Con esta insinuación del marqués calló el comendador, y pudo el capellán explayar su erudición, de la cual haremos gracia a los lectores, contentándonos con decir que en un largo, difuso y embrollado discurso, después de explicar muy por menor los síntomas que se advierten en los endemoniados, quiso probar que la melancolía, las frecuentes distracciones y los repentinos accesos de cólera que se notaban en don Juan, eran otras tantas señales de hallarse el infeliz sirviendo de posada a algún diablo, y no de los de menor importancia en el infierno.

Don Pedro le escuchó como quien oye llover; mas no así el marqués; que, acostumbrado desde la infancia a mirar al padre como un oráculo; y persuadido por otra parte de que sus últimos disgustos habían provenido de haberse apartado del camino que en sus consejos le trazaba el capellán, se sintió extrañamente conmovido, y no sólo consintió, sino que suplicó a su antiguo ayo que desde luego pusiese mano a la obra de echarle los demonios del cuerpo a su hermano.

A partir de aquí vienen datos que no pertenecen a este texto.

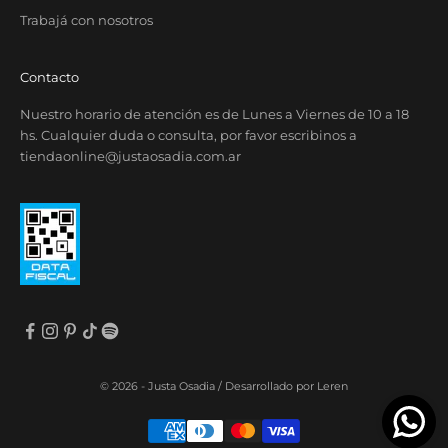
Trabajá con nosotros
Contacto
Nuestro horario de atención es de Lunes a Viernes de 10 a 18
hs. Cualquier duda o consulta, por favor escribinos a
tiendaonline@justaosadia.com.ar
© 2026 - Justa Osadia /
Desarrollado por Leren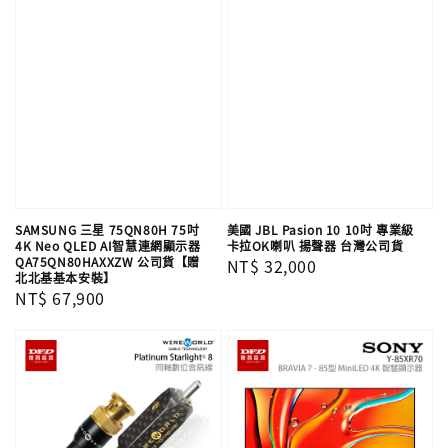
SAMSUNG 三星 75QN80H 75吋
美國 JBL Pasion 10 10吋 專業級
4K Neo QLED AI智慧連網顯示器
卡拉OK喇叭 揚聲器 台灣公司貨
QA75QN80HAXXZW 公司貨【贈
Regular
NT$ 32,000
北北基基本安裝】
price
Regular
NT$ 67,900
price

Esto era justamente lo que el padre Teobaldo quería, pues en todo el discurso de su dilatada vida nunca se le había presentado ocasión de habérselas cara a cara con el señor demonio. Así es que, tomándole la palabra al marqués, salió inmediatamente de la sala temiendo que el comendador le hiciese volver atrás.

Iba, en efecto, Hinojosa a tronar contra tan desatinada idea; pero la retirada del capellán y la del marqués, que temiendo la tormenta se marchó también en pos de él, se lo imposibilitaron.

Parecerá a un lector del siglo XIX, que el padre Teobaldo y su alumno debían de ser muy necios para creer en el endiablamiento del pobre don Juan, y, sin embargo, se desengañará: medio a medio.

No sólo en el siglo XVI sino en mucho después, el último monarca español de la casa de Austria, Carlos II; se hizo atormentar voluntariamente por espacio de muchos años consecutivos para que le sacaran del cuerpo los demonios, que estaba muy lejos de tener en él.

Este ejemplo bastará para probar cuáles eran en la materia las ideas de aquellos tiempos, pues si en el trono había tales preocupaciones, fácil es de inferir que más abajo no faltarían.

Media hora después de terminada la discusión entre el marqués; el comendador y el capellán, entró este último en la estancia de don Juan, vestido de sobrepelliz y estola, con el bonete en la cabeza, en la mano derecha un hisopo, y en la izquierda un misal abierto.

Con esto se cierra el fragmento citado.